Postby Wicksey » Thu Jan 12, 2017 6:08 pm

If you are really in the middle of nowhere then I would question where the water is from. Certainly around here what I would call mains (treated drinking) water only reaches out a little way into the campo surrounding a village/town unless it's different there. With no other houses within sight I would be surprised if it was 'mains'. Our own water is bought from our neighbour's agricultural supply. We don't really like that arrangement but have little choice other than to have a bore hole sunk which even then is no guarantee of being successful.

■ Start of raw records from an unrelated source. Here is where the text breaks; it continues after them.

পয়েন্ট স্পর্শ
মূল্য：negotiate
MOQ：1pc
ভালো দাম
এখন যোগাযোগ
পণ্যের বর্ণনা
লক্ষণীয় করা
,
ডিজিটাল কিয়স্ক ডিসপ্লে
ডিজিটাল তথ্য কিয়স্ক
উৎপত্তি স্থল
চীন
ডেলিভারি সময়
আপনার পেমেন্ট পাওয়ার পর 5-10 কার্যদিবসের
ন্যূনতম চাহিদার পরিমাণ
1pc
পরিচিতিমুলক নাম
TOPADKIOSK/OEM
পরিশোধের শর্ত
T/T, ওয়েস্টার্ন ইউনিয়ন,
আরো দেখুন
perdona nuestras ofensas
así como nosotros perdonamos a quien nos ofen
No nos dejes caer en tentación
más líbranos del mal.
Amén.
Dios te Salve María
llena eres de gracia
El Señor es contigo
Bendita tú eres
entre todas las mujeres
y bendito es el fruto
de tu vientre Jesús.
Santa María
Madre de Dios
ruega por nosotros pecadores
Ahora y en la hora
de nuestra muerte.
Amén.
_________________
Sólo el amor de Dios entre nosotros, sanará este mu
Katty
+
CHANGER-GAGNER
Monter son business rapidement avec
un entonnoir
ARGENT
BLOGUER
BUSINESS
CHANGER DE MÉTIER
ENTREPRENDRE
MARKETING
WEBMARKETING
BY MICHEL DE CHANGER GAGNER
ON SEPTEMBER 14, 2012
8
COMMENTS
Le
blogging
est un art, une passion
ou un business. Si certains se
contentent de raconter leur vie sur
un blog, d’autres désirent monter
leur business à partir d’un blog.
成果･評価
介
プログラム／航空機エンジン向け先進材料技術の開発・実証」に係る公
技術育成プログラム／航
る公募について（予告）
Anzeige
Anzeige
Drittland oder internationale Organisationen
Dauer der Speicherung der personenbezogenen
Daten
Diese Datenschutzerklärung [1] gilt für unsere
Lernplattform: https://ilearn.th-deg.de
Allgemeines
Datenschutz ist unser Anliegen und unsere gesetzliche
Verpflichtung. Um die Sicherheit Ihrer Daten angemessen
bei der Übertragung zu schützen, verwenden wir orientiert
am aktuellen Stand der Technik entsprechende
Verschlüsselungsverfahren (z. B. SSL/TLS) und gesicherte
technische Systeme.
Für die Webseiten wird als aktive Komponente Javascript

In the campo plots of land cannot be divided up. We have simply moved our boundaries so that instead of a long thin oblong plot we now have a wider, rhombus shaped one .... if that makes any sense! The neighbouring landowner happened to have owned our plot originally and he had decided to hang onto some of it which he shouldn't have (as his water tank is on the top of what was our hill). So we have let him keep the top part of the land and he has given us some of his neighbouring plot, but it's more a change of boundaries than him dividing up the plot. The escritura showed the proper land plan but old Paco had other ideas!

The land has been surveyed and topographical maps drawn up and signed and agreed by him and our assessoria is in the process of getting the plans changed on the main register although it can take years to go through. In your situation I would be very worried about access as you are completely landlocked and would not accept just a verbal agreement of the rights of access.